1 The isolated perfused ear of the rabbit connected to the body only by its nerve, was used to investigate the influence of prostaglandin F2alpha on the algesic effect of bradykinin and acetylcholine. 2 Bradykinin and acetylcholine, following intra-arterial injection into the isolated perfused ear elicited a dose-related reflex fall in blood pressure due to stimulation of paravascular pain receptors (= algesic effect). 3 Infusion of prostaglandin F2alpha (0.1 to 1 ng/ml) into the rabbit ear reduced the algesic effect of bradykinin but not that of acetylcholine. 4 The onset of the reflex fall in blood pressure by bradykinin but not that by acetylcholine was delayed by infusion of prostaglandin F2alpha into the ear. 5 Infusion of prostaglandin E1 into the rabbit ear led to an enhancement of the algesic effect of bradykinin and acetylcholine.
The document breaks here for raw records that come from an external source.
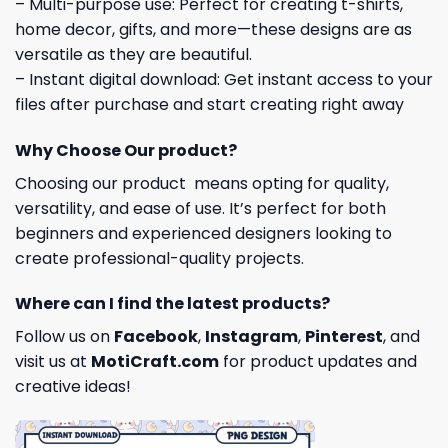
– Multi-purpose use: Perfect for creating t-shirts,
home decor, gifts, and more—these designs are as
versatile as they are beautiful.
– Instant digital download: Get instant access to your
files after purchase and start creating right away
Why Choose Our product?
Choosing our product means opting for quality,
versatility, and ease of use. It’s perfect for both
beginners and experienced designers looking to
create professional-quality projects.
Where can I find the latest products?
Follow us on
Facebook
,
Instagram
,
Pinterest
, and
visit us at
MotiCraft.com
for product updates and
creative ideas!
Enhancement of both effects was abolished by infusion of prostaglandin F2alpha. 6 During inhibition of the endogenous synthesis of prostaglandins (mainly E-type) by indomethacin, a low concentration of prostaglandin F2alpha no longer reduced the algesic effect of bradykinin. However, a high concentration of F2alpha continued to enhance the effect of bradykinin and acetylcholine. 7 Prostaglandin F2alpha influenced neither the brief reduction in venous outflow produced by bradykinin nor the brief increase in venous outflow caused by acetylcholine. 8 The results suggest that prostaglandin F2alpha does not directly reduce the effect of bradykinin but inhibits the enhancement of its algesic effect produced by prostaglandin E that is released endogenously by bradykinin. That the algesic effect of acetylcholine is not reduced by prostaglandin F2alpha is in keeping with its releasing very little endogenous prostaglandin E.